O especialista ressalta que esse dado não significa que clubes com receita menor não consigam ter uma boa performance esportiva. Ele destaca que a boa governança é fundamental para que as metas sejam alcançadas no campo de jogo.

Hazan cita o Athletico Paranaense como exemplo de time com boa governança e que, entre as receitas, figurou “apenas” a sétima receita no ano passado, com R$ 371 milhões. O time foi, em 2022, vice-campeão da Libertadores.

“Além da receita, tem componentes de estrutura adequada, processos, governança, estratégia, gestão de médio e longo prazo. É como se fosse uma empresa normal. Não pode lidar com um clube como se fosse um ator separado da vida normal de uma sociedade empresarial”, pondera Hazan.

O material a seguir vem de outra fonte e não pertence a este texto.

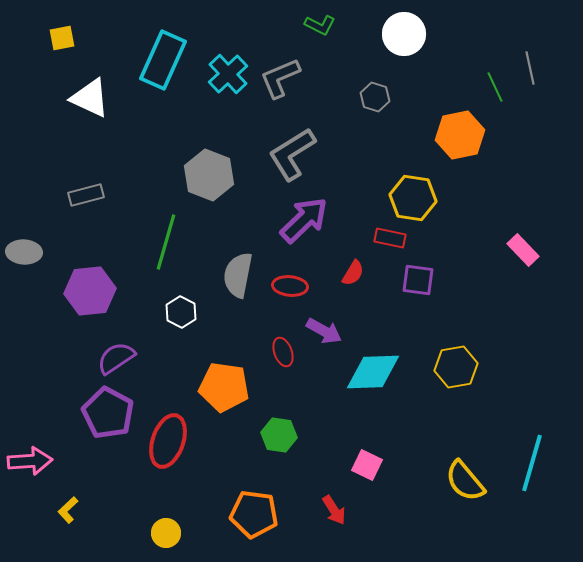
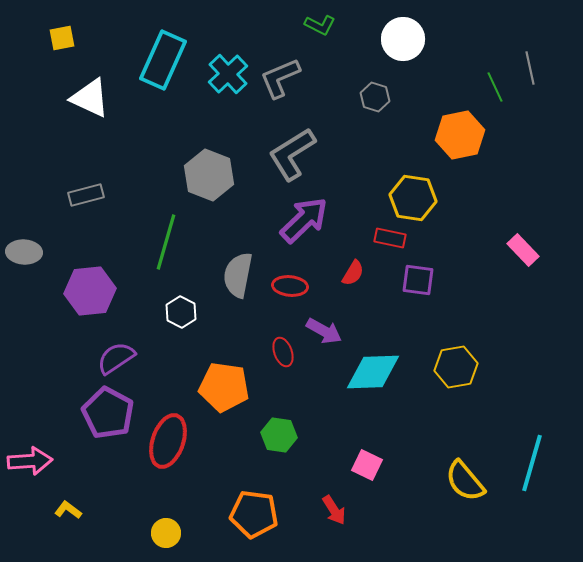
white circle at (404, 34): moved 1 px left, 5 px down
yellow L-shape at (68, 510): rotated 80 degrees clockwise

O executivo da EY afirma que a fotografia de 2022 do futebol brasileiro mostra um setor que está em um “momento de transformação”. E afirma que essa transformação está calcada em três pilares, sendo a aprovação da Lei da SAF o primeiro deles, ao abrir a possibilidade de o futebol do clube passar de uma associação para uma empresa.


Liga nacional

Outro pilar está na esperada criação da liga nacional, que deve acontecer este ano. “A partir dela, será possível discutir o produto futebol e negociar de forma centralizada os direitos, alavancando as receitas”, diz Hazan.

O terceiro pilar é o “fair play” financeiro, que impede que clubes gastem mais do que arrecadam, sob o risco de receberem penalizações. “Com esses três pilares, vamos de fato ter alavanca de transformação no futebol. E clubes que são grandes historicamente terão que se movimentar”, diz o executivo da EY.